● EXTRACTED RECORDS
[Start of section]

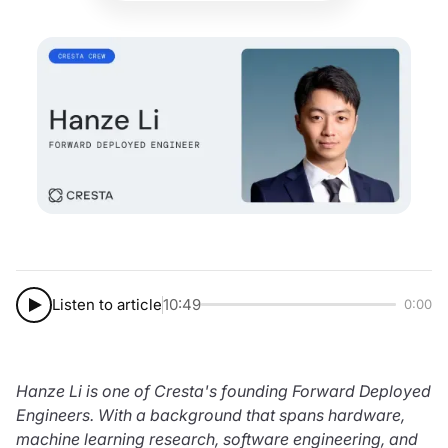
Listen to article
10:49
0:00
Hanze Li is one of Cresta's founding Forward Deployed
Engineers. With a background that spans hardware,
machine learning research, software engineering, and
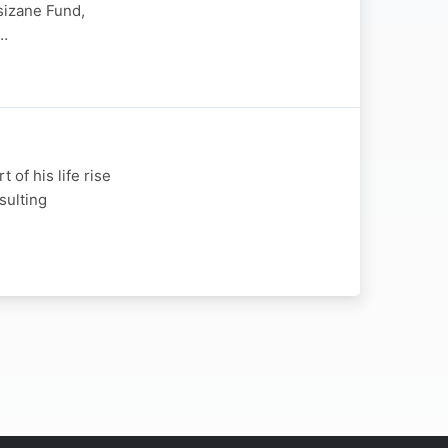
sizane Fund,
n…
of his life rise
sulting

[End of section]
[Start of section]

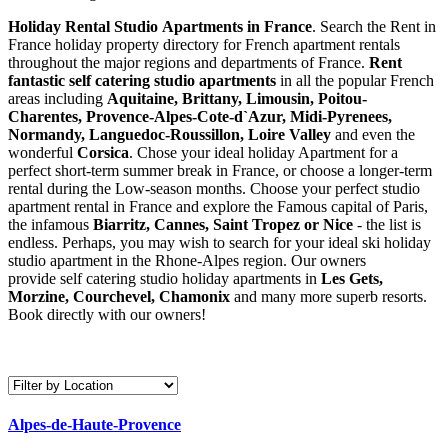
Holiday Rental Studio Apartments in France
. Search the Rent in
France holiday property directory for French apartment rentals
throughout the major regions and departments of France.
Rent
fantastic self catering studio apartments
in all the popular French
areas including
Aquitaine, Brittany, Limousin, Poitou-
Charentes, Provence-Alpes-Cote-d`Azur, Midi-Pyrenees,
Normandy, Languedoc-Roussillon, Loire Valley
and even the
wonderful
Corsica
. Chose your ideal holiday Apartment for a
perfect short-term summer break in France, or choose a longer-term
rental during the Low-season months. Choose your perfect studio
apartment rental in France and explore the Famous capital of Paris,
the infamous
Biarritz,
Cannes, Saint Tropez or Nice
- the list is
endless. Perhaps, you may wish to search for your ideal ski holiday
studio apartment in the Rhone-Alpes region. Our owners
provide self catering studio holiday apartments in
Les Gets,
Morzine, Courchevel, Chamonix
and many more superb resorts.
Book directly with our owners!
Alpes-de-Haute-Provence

[End of section]
[Start of section]

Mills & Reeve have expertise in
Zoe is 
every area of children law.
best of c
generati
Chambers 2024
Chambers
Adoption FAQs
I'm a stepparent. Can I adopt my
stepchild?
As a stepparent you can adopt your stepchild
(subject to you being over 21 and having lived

[End of section]

● EXERCISE GOAL
From the records above, print exactly the lines that run from the line with "areas including" to the line with "Alpes-de-Haute-Provence", inclusive.

● RESPONSE
areas including
Aquitaine, Brittany, Limousin, Poitou-
Charentes, Provence-Alpes-Cote-d`Azur, Midi-Pyrenees,
Normandy, Languedoc-Roussillon, Loire Valley
and even the
wonderful
Corsica
. Chose your ideal holiday Apartment for a
perfect short-term summer break in France, or choose a longer-term
rental during the Low-season months. Choose your perfect studio
apartment rental in France and explore the Famous capital of Paris,
the infamous
Biarritz,
Cannes, Saint Tropez or Nice
- the list is
endless. Perhaps, you may wish to search for your ideal ski holiday
studio apartment in the Rhone-Alpes region. Our owners
provide self catering studio holiday apartments in
Les Gets,
Morzine, Courchevel, Chamonix
and many more superb resorts.
Book directly with our owners!
Alpes-de-Haute-Provence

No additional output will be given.